Coronavirus: Singapore woman accused of offering massage and sexual services at beauty salon faces hefty fine

Jin Yin has also been accused of offering massage services without a valid licence

The prosecution has called for a fine of at least $21,000 for a woman accused of offering massage and sexual services at a beauty salon. As a part of circuit breaker measures against COVID-19, such businesses had been instructed to close temporarily.

At the hearing on Wednesday, Jin Yin, 55, broke down. "I don't have that much money to pay," she told Senior District Judge Ong Hian Sun in Mandarin. She knelt and clasped both her hands before the judge and begged for mercy.

The Straits Times reported that Jin owed money that she had borrowed to pay for her mother's medical expenses in China. Her mother died last year of cancer, she added. She had to work to settle her debts, she told the court. She also has a daughter to take care of in Beijing.

Convicted twice for massage-related offences in 2014


Jin's plea could not be taken up because she was unable to compose herself in the court, said judge Ong.

Under the COVID-19 Act 2020, the woman has been accused of violating temporary measures issued by the government. Her pre-trial conference is set for May 22. Under the Massage Establishment Act, she faces two charges.

On April 10, between 1 pm and 2:30 pm, the Singaporean allowed a male client at In-Style Beauty Salon where she works. "She is accused of offering her services to Chan Fun Hwee, 67, for $150," The Straits Times reported. It is unclear if any action will be taken against him. She is also accused of offering massage services without having a valid licence.

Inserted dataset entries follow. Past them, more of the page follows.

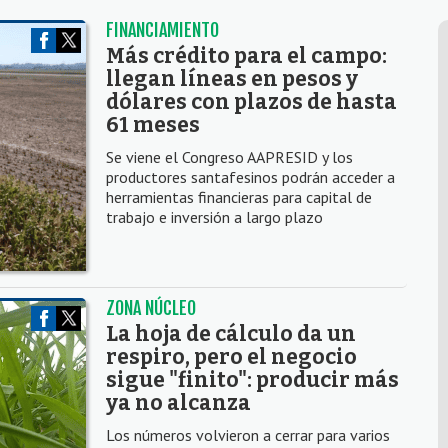
FINANCIAMIENTO
Más crédito para el campo:
llegan líneas en pesos y
dólares con plazos de hasta
61 meses
Se viene el Congreso AAPRESID y los
productores santafesinos podrán acceder a
herramientas financieras para capital de
trabajo e inversión a largo plazo
ZONA NÚCLEO
La hoja de cálculo da un
respiro, pero el negocio
sigue "finito": producir más
ya no alcanza
Los números volvieron a cerrar para varios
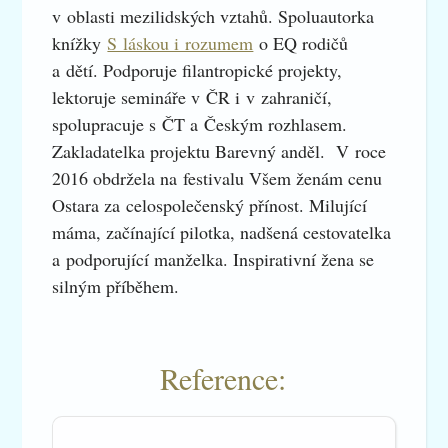
v oblasti mezilidských vztahů. Spoluautorka
knížky
S láskou i rozumem
o EQ rodičů
a dětí. Podporuje filantropické projekty,
lektoruje semináře v ČR i v zahraničí,
spolupracuje s ČT a Českým rozhlasem.
Zakladatelka projektu Barevný anděl. V roce
2016 obdržela na festivalu Všem ženám cenu
Ostara za celospolečenský přínost. Milující
máma, začínající pilotka, nadšená cestovatelka
a podporující manželka. Inspirativní žena se
silným příběhem.
Reference:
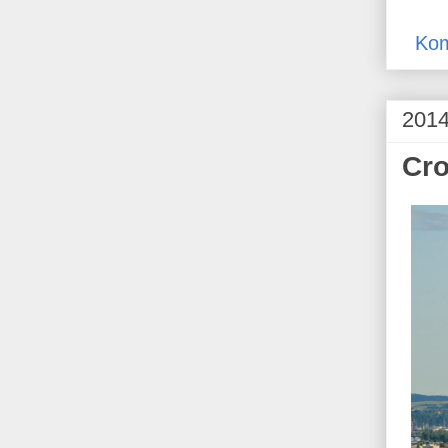
Kom
2014
Cro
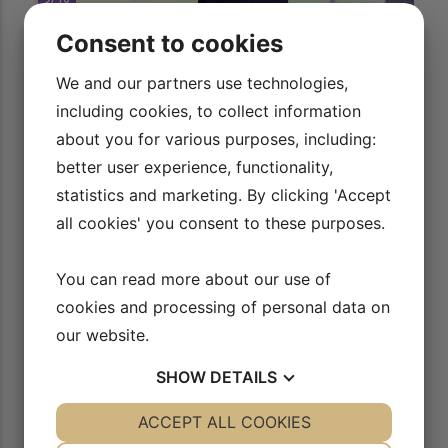
Mentaltræning: Styr på nerverne med tre trin – del I
Consent to cookies
AFSPIL VIDEO
We and our partners use technologies,
including cookies, to collect information
about you for various purposes, including:
better user experience, functionality,
statistics and marketing. By clicking 'Accept
all cookies' you consent to these purposes.
You can read more about our use of
cookies and processing of personal data on
10/16
Mentaltræning: Styr på nerverne del II
our website.
AFSPIL VIDEO
SHOW
DETAILS
YES
ACCEPT ALL COOKIES
NO
YES
NO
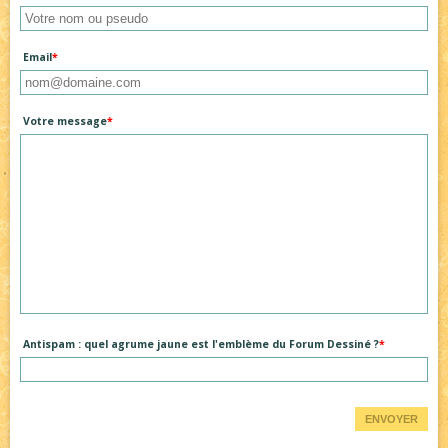
Email
Votre message
Antispam : quel agrume jaune est l'emblème du Forum Dessiné ?
ENVOYER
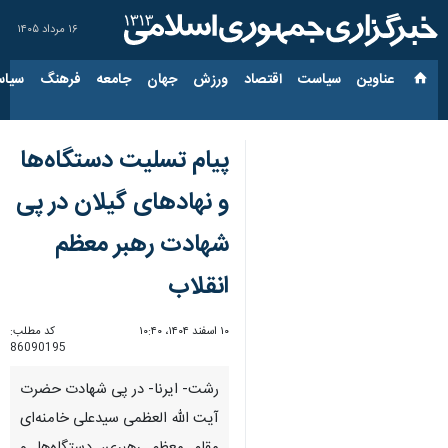
۱۶ مرداد ۱۴۰۵
عناوین‌
سیاست
اقتصاد
ورزش
جهان
جامعه
فرهنگ
سیاس
پیام تسلیت دستگاه‌ها
و نهادهای گیلان در پی
شهادت رهبر معظم
انقلاب
۱۰ اسفند ۱۴۰۴، ۱۰:۴۰
کد مطلب:
86090195
رشت- ایرنا- در پی شهادت حضرت
آیت الله العظمی سیدعلی خامنه‌ای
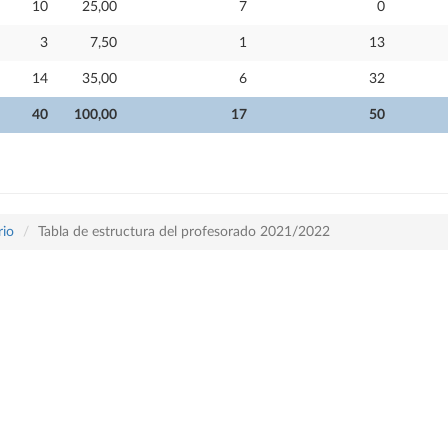
10
25,00
7
0
3
7,50
1
13
14
35,00
6
32
40
100,00
17
50
rio
Tabla de estructura del profesorado 2021/2022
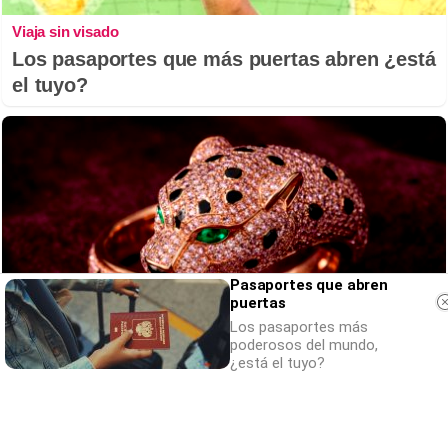
Viaja sin visado
Los pasaportes que más puertas abren ¿está
el tuyo?
Pasaportes que abren
puertas
Los pasaportes más
poderosos del mundo,
¿está el tuyo?
Belleza indomable
El diamante que simboliza la feminidad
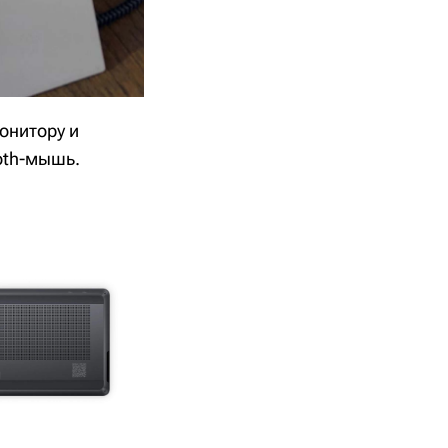
онитору и
oth-мышь.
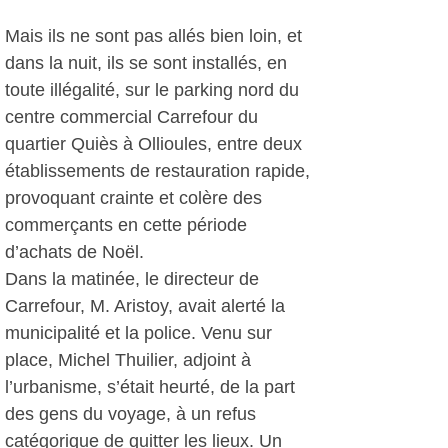
Mais ils ne sont pas allés bien loin, et
dans la nuit, ils se sont installés, en
toute illégalité, sur le parking nord du
centre commercial Carrefour du
quartier Quiès à Ollioules, entre deux
établissements de restauration rapide,
provoquant crainte et colère des
commerçants en cette période
d’achats de Noël.
Dans la matinée, le directeur de
Carrefour, M. Aristoy, avait alerté la
municipalité et la police. Venu sur
place, Michel Thuilier, adjoint à
l’urbanisme, s’était heurté, de la part
des gens du voyage, à un refus
catégorique de quitter les lieux. Un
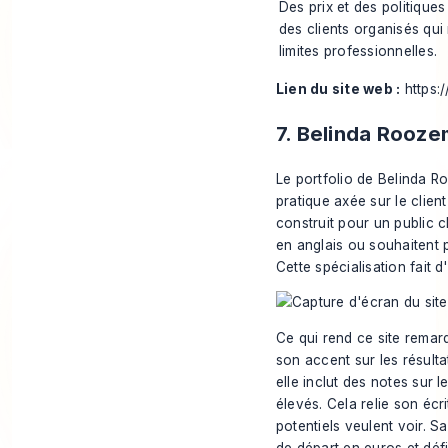
Des prix et des politiques 
des clients organisés qui
limites professionnelles.
Lien du site web :
https:
7. Belinda Rooz
Le portfolio de Belinda R
pratique axée sur le clien
construit pour un public 
en anglais ou souhaitent 
Cette spécialisation fait d
Ce qui rend ce site remar
son accent sur les résulta
elle inclut des notes sur 
élevés. Cela relie son écr
potentiels veulent voir. S
de départ en euros et déf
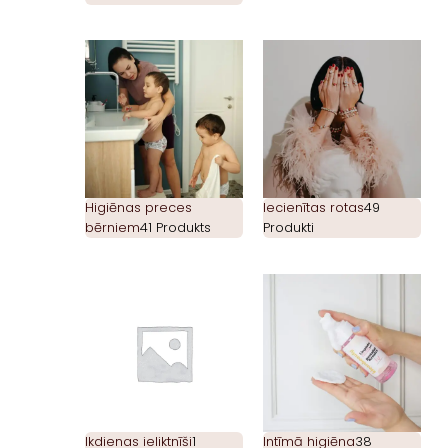
Higiēnas preces
Iecienītas rotas
49
bērniem
41 Produkts
Produkti
Ikdienas ieliktnīši
1
Intīmā higiēna
38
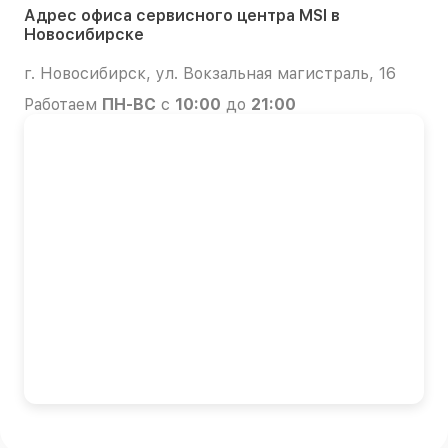
Адрес офиса сервисного центра MSI в
Новосибирске
г. Новосибирск, ул. Вокзальная магистраль, 16
Работаем
ПН-ВС
с
10:00
до
21:00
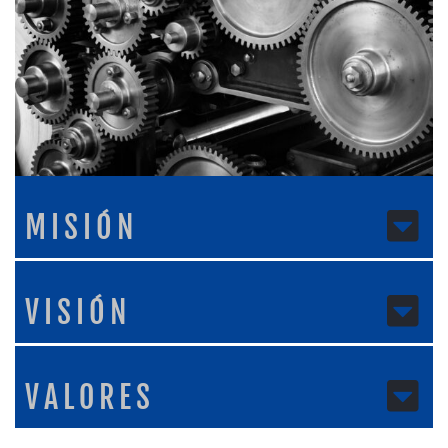
MISIÓN
VISIÓN
VALORES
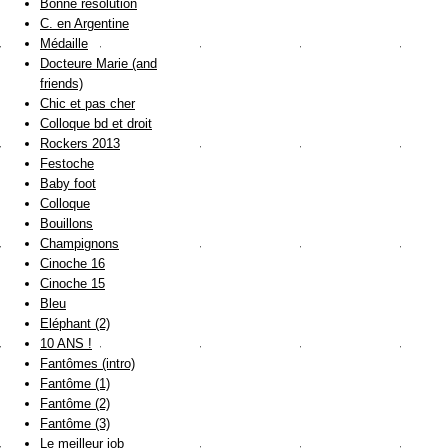
Bonne résolution
C. en Argentine
Médaille
Docteure Marie (and
friends)
Chic et pas cher
Colloque bd et droit
Rockers 2013
Festoche
Baby foot
Colloque
Bouillons
Champignons
Cinoche 16
Cinoche 15
Bleu
Eléphant (2)
10 ANS !
Fantômes (intro)
Fantôme (1)
Fantôme (2)
Fantôme (3)
Le meilleur job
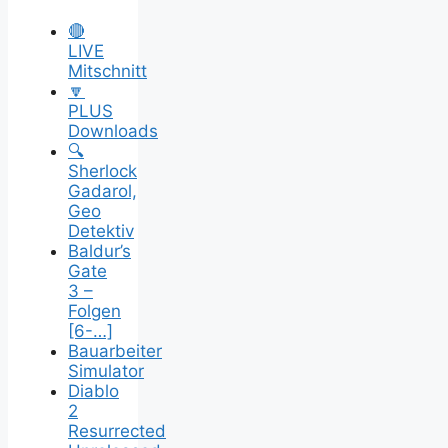
🔴
LIVE
Mitschnitt
🔽
PLUS
Downloads
🔍
Sherlock
Gadarol,
Geo
Detektiv
Baldur’s
Gate
3 –
Folgen
[6-…]
Bauarbeiter
Simulator
Diablo
2
Resurrected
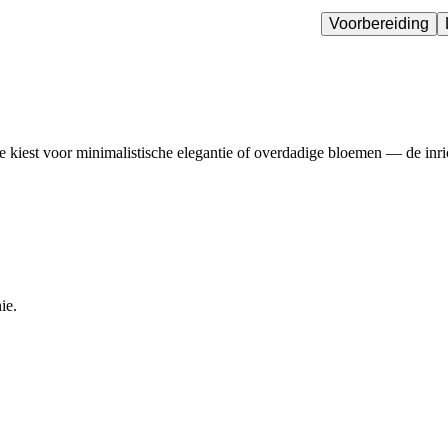
Voorbereiding
 je kiest voor minimalistische elegantie of overdadige bloemen — de inric
ie.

Even though Jin did not have a valid licence, she paid an undisclosed amount to Locanto, an online classifieds website, to carry an advertisement of her massage services last October. She had also been convicted in massage-related offences twice in 2014, as per court documents.

Violators convicted for offending coronavirus control orders can be jailed for up to six months and fined up to $10,000, or both. Repeated offenders can be sentenced for up to a year and fined up to $20,000.